Here are some important law-and-religion news stories from around the web:

  • In Thai Meditation Association of Alabama, Inc. v. City of Mobile, Alabama, the Eleventh Circuit U.S. partly reversed summary judgments entered in favor of the city of Mobile after Mobile denied zoning approval for a Buddhist organization to use a house in a residential district for religious purposes. The court found that neither party was entitled to summary judgment under RLUIPA; the district court correctly dismissed plaintiff’s Free Exercise claim because the zoning approval process is neutral and generally applicable; and the Buddhist organization was entitled to an injunction under the Alabama Religious Freedom Amendment to the state constitution.
  • A federal district court in South Carolina rejected two Establishment Clause challenges regarding waivers from federal anti-discrimination requirements that were granted to faith-based child placement agencies in Rogers v. U.S. Department of Health & Human Services and Madonna v. U.S. Department of Health & Human Services. The plaintiffs in those cases, a same-sex couple and a woman who did not share the foster agency’s evangelical beliefs, applied to be foster parents, but were denied because the child placement agencies worked only with clients who shared their religious beliefs. 

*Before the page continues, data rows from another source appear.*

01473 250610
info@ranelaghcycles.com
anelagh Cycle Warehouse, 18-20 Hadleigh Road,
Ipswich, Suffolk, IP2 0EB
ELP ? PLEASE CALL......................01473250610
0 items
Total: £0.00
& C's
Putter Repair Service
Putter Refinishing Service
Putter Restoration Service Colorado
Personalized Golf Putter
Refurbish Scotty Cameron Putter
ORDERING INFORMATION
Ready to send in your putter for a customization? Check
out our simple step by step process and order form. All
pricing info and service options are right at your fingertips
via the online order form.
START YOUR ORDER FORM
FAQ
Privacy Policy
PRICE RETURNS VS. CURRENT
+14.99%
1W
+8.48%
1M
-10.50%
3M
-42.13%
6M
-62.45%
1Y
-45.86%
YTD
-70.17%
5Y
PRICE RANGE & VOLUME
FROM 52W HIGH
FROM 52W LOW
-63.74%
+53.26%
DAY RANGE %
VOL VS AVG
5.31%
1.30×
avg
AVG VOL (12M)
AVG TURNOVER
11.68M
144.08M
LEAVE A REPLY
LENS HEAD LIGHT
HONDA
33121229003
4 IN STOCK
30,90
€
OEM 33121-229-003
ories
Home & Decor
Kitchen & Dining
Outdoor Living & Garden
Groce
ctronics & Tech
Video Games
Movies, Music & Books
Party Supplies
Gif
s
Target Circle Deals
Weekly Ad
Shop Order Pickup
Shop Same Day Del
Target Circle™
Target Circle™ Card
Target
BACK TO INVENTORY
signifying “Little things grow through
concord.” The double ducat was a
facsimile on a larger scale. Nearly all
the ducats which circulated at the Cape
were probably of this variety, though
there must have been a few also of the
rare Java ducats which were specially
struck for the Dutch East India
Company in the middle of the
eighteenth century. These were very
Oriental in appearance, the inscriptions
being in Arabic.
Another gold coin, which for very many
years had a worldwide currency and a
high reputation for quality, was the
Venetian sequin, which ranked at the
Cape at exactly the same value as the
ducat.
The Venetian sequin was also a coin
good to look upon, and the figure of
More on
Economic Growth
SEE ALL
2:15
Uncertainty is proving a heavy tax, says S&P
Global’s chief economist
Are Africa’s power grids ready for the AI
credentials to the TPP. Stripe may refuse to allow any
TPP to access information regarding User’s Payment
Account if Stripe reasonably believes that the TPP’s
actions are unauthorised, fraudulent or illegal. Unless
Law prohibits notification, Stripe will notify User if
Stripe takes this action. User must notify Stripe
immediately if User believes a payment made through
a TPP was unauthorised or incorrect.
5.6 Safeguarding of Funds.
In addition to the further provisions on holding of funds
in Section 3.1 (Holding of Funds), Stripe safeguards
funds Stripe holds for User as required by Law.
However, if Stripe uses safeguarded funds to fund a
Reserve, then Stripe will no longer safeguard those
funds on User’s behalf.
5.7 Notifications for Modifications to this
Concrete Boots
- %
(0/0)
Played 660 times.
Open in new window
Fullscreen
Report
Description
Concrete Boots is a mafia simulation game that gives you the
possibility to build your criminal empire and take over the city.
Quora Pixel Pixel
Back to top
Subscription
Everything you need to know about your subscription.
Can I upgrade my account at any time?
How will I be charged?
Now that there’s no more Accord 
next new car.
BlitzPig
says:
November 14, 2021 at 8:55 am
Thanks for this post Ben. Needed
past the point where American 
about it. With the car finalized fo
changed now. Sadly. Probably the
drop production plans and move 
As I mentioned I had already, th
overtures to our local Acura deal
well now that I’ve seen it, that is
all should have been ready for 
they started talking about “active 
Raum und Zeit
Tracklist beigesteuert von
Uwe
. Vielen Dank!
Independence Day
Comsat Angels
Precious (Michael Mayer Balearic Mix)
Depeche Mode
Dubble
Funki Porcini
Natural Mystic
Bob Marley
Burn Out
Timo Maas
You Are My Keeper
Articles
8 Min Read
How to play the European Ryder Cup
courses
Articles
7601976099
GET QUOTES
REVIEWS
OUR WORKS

  • in Johnson v. Cody-Kilgore Unified School District, a federal district court in Nebraska entered a consent decree in a case between Native American parents, who practice the Lakota religion, and a school district, after the student’s hair was cut as part of a lice check. The consent decree stated that the school district will not cut any student’s hair for any reason without prior consent from the parent or guardian.
  • In Tosone v. Way, plaintiff, who wishes to run for public office, filed suit in federal district court New Jersey alleging that he is unable as a matter of conscience to sign an oath that all candidates are required to sign. The oath ends with “so help me God,” which plaintiff argues violates the Free Speech, Free Exercise and Establishment Clauses.
  • The Colorado Supreme Court agreed to hear the case of Masterpiece Cakeshop v. Scardina after the Colorado Court of Appeals decided that Jack Phillips, the owner of Masterpiece Cakeshop, would have to create cakes even though he did not believe with the message portrayed by the cakes. After the United States Supreme Court announced it would hear Phillips’ first case, in 2018, an activist lawyer called Phillips and requested that he make two cakes: one depicting Satan smoking marijuana and another celebrating a gender transition, and after Phillips refused, the lawyer filed the current suit.
  • The EEOC announced that it filed a Title VII suit against the restaurant chain Chipotle, arguing that a manager at a Kansas location harassed a teenage employee for wearing a hijab. The EEOC further alleges that although the teen continuously complained, Chipotle failure to take action, which led to the manager “forcibly removing part of the teen’s hijab.”